Some of those benefits, in brief (though I really would encourage you to read the post I linked in the paragraph above), are:

  • Opportunities for narrative expansion through scenes of the party socialising with townsfolk in their downtime.
  • Interacting with trainers to gain extra skill proficiencies and narratively justify feats that characters take.
  • Time available to immerse the players in the world and gain a deeper connection to it. It’s easier to care about defending a town when you’ve spent several days there meeting its inhabitants.

There are more, obviously, and I would implore you to consider what mechanical benefits such a situation could bring your campaign. Once again the mechanical benefits are essentially the same as those created by the way Gritty Realism handles long rests.

Implementing The System

So how does this work exactly? When do the players need to take an extended rest instead of just a long rest?

The simplest way to implement I’ve found is as follows:

A character can long rest a number of times equal to their character level before they must take an extended rest.

If you want to add a mechanical drawback to trying to go beyond this (much like there is a mechanical drawback to attempting to avoid long resting), simply add the clause “If the character attempts to take a long rest again before taking an extended rest, they suffer a level of exhaustion.”.

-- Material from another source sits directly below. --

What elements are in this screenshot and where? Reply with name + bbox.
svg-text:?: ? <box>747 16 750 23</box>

This helps us do a few things. First of all it adds another benefit to levelling up in that it increases what I call the party’s ‘Adventuring Stamina’ (i.e they become able to stay out in the non-civilised parts of the world for longer at a time). It also makes this a clear resource to be managed rather than an airy-fairy ‘sometimes your character will get burnt out’ system. It puts the control in the player’s hands, much in the same way usual resting does. The players know when their character needs a short rest, they know when they need a long rest, and they know when their character needs an extended rest.

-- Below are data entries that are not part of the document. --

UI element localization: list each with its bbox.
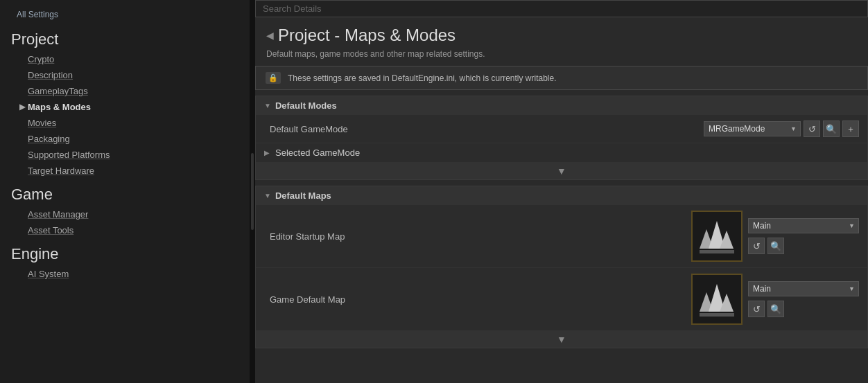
game-default-map-thumbnail [691,274,743,325]
all-settings-link[interactable]: All Settings [0,6,250,24]
default-gamemode-select-wrap: MRGameMode GameMode GameModeBase [704,121,801,136]
default-gamemode-select[interactable]: MRGameMode GameMode GameModeBase [704,121,801,136]
content-area: ◀ Project - Maps & Modes Default maps, g… [255,17,868,383]
sidebar: All Settings Project Crypto Description … [0,0,250,383]
game-section-header: Game [0,179,250,206]
reset-editor-map-button[interactable]: ↺ [748,238,765,254]
game-map-thumbnail-svg [696,278,738,320]
svg-marker-0 [700,250,734,253]
default-gamemode-controls: MRGameMode GameMode GameModeBase ↺ 🔍 + [704,121,859,137]
default-gamemode-row: Default GameMode MRGameMode GameMode Gam… [256,115,867,143]
sidebar-item-movies[interactable]: Movies [0,115,250,131]
search-gamemode-button[interactable]: 🔍 [823,121,840,137]
add-gamemode-button[interactable]: + [842,121,859,137]
page-title: Project - Maps & Modes [278,26,455,45]
search-input[interactable] [255,0,868,17]
default-modes-body: Default GameMode MRGameMode GameMode Gam… [256,115,867,179]
sidebar-item-gameplay-tags[interactable]: GameplayTags [0,83,250,99]
engine-section-header: Engine [0,238,250,266]
collapse-modes-icon: ▼ [264,102,271,109]
lock-icon: 🔒 [266,72,281,84]
default-modes-label: Default Modes [275,100,337,111]
map-thumbnail-svg [696,215,738,257]
page-title-row: ◀ Project - Maps & Modes [255,17,868,48]
modes-scroll-down-icon[interactable]: ▼ [557,166,566,177]
sidebar-item-ai-system[interactable]: AI System [0,266,250,282]
sidebar-item-asset-tools[interactable]: Asset Tools [0,222,250,238]
sidebar-item-description[interactable]: Description [0,67,250,83]
editor-startup-map-thumbnail [691,211,743,262]
sidebar-item-asset-manager[interactable]: Asset Manager [0,206,250,222]
sidebar-item-crypto[interactable]: Crypto [0,51,250,67]
game-default-map-select-wrap: Main Default None [748,281,859,296]
game-default-map-label: Game Default Map [264,294,686,305]
main-content: ◀ Project - Maps & Modes Default maps, g… [255,0,868,383]
maps-scroll-indicator: ▼ [256,331,867,348]
default-modes-section: ▼ Default Modes Default GameMode MRGameM… [255,96,868,180]
collapse-maps-icon: ▼ [264,192,271,199]
editor-startup-map-select-wrap: Main Default None [748,218,859,233]
maps-scroll-down-icon[interactable]: ▼ [557,334,566,345]
active-arrow-icon: ▶ [19,103,25,112]
default-maps-section: ▼ Default Maps Editor Startup Map [255,186,868,348]
game-default-map-controls: Main Default None ↺ 🔍 [748,281,859,317]
game-default-map-row: Game Default Map [256,268,867,331]
expand-selected-gamemode-icon[interactable]: ▶ [264,149,270,157]
project-section-header: Project [0,24,250,51]
info-bar: 🔒 These settings are saved in DefaultEng… [255,66,868,90]
selected-gamemode-row: ▶ Selected GameMode [256,143,867,163]
search-editor-map-button[interactable]: 🔍 [767,238,784,254]
game-default-map-select[interactable]: Main Default None [748,281,859,296]
search-game-map-button[interactable]: 🔍 [767,301,784,317]
reset-game-map-button[interactable]: ↺ [748,301,765,317]
sidebar-item-target-hardware[interactable]: Target Hardware [0,163,250,179]
sidebar-divider [250,0,255,383]
editor-startup-map-select[interactable]: Main Default None [748,218,859,233]
sidebar-item-packaging[interactable]: Packaging [0,131,250,147]
selected-gamemode-label: Selected GameMode [275,148,360,158]
editor-startup-map-label: Editor Startup Map [264,231,686,242]
info-bar-text: These settings are saved in DefaultEngin… [288,73,557,83]
default-maps-body: Editor Startup Map [256,205,867,348]
default-maps-label: Default Maps [275,190,331,201]
sidebar-item-label: Maps & Modes [28,102,91,112]
sidebar-item-maps-modes[interactable]: ▶ Maps & Modes [0,99,250,115]
default-gamemode-label: Default GameMode [264,124,698,134]
modes-scroll-indicator: ▼ [256,163,867,179]
sidebar-item-supported-platforms[interactable]: Supported Platforms [0,147,250,163]
default-maps-header[interactable]: ▼ Default Maps [256,186,867,205]
reset-gamemode-button[interactable]: ↺ [804,121,820,137]
editor-startup-map-controls: Main Default None ↺ 🔍 [748,218,859,254]
svg-marker-7 [700,313,734,317]
default-modes-header[interactable]: ▼ Default Modes [256,96,867,115]
page-subtitle: Default maps, game modes and other map r… [255,48,868,66]
page-title-arrow-icon: ◀ [266,30,274,41]
editor-startup-map-row: Editor Startup Map [256,205,867,268]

Just as the Wizard player might say “Yeah I’m gonna need a long rest to get my spell slots back.”, now he also might say “I can only do 1 more long rest before I’m burnt out, so we need to start heading back towards a town.”. Players are given the agency to use their character’s limitations to inform their character’s decision making and adventuring.

A Standard Conclusion

As with every Rest Variant, this may not suit your campaign at all. It may also suit your campaign, but only after a little adjustment. Maybe you don’t like tying the number of long rests a character can take before they need an extended rest to their level. Maybe you’d rather tie it to their Con modifier, or maybe you’d rather just have it be a flat number that doesn’t change over the campaign so as to maintain consistent pacing. Perhaps you don’t like the idea of it being another resource for the players to keep track of and would rather just declare when their next extended rest is coming up. In any case, experiment with this idea and see how it might fit in to your next campaign!